> ASSIGNMENT:
Show every line in the entries below where the word "design" appears.

################

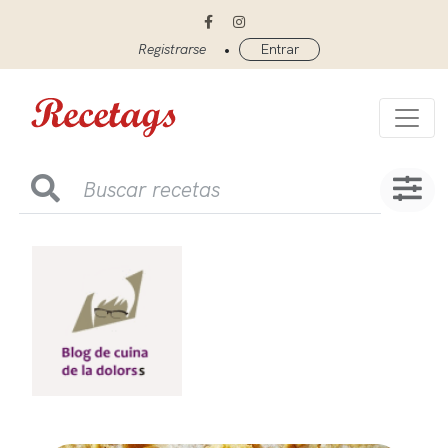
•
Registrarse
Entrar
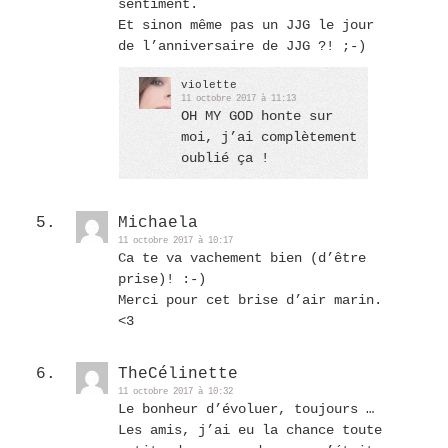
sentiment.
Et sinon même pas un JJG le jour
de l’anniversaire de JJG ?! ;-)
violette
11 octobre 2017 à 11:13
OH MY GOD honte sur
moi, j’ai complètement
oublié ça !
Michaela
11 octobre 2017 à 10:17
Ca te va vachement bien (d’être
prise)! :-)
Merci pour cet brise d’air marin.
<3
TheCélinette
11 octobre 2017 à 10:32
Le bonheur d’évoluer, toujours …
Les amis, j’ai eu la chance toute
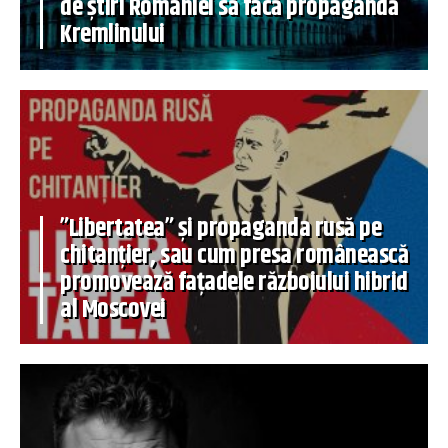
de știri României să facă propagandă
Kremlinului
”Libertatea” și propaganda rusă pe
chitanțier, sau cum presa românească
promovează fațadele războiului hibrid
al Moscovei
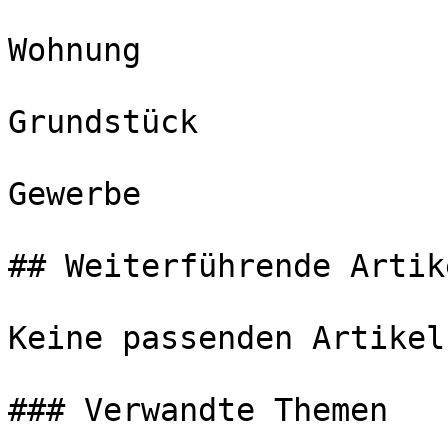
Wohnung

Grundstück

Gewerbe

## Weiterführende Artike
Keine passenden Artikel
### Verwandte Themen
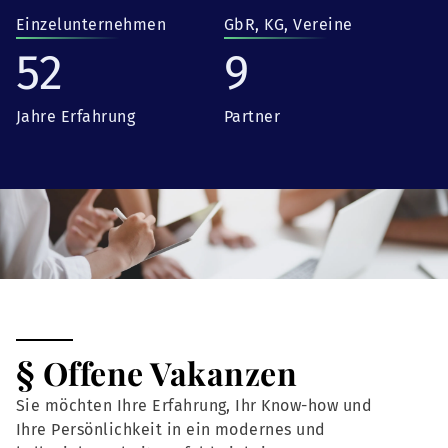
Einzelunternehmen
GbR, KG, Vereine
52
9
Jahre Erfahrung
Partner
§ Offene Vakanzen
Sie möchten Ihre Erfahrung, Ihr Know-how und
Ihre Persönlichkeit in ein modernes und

################

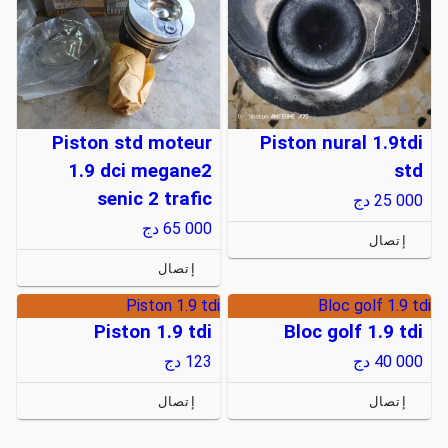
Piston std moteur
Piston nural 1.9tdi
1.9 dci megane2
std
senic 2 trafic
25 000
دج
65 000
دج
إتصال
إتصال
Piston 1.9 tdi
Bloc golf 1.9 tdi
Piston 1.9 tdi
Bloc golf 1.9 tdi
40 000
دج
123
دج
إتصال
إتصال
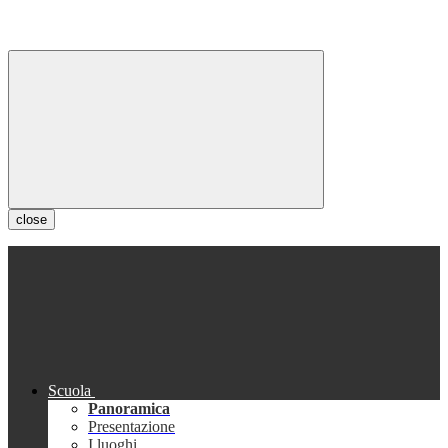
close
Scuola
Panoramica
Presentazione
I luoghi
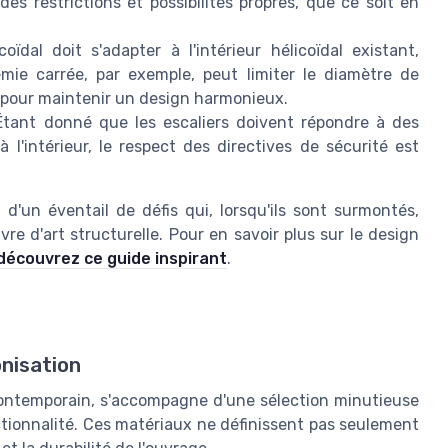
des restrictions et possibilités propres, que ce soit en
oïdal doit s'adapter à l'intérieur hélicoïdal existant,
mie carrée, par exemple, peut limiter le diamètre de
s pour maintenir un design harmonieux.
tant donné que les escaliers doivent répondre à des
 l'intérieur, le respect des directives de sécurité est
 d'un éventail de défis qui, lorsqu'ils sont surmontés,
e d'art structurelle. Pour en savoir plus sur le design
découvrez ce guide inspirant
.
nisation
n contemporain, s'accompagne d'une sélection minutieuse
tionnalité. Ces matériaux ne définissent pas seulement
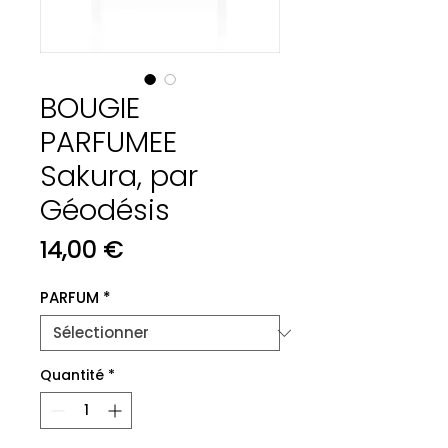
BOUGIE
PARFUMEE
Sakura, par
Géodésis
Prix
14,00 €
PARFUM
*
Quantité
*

################

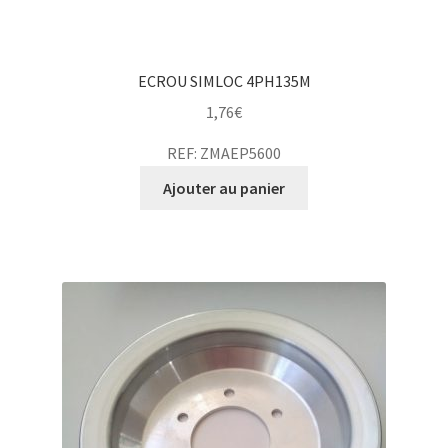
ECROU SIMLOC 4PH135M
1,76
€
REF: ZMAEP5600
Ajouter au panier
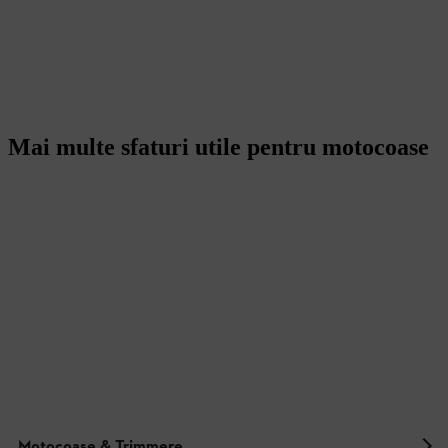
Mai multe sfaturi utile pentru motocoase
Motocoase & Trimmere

################

> SOLVED PROBLEM:
s pour maintenir un design harmonieux.
e d'art structurelle. Pour en savoir plus sur le design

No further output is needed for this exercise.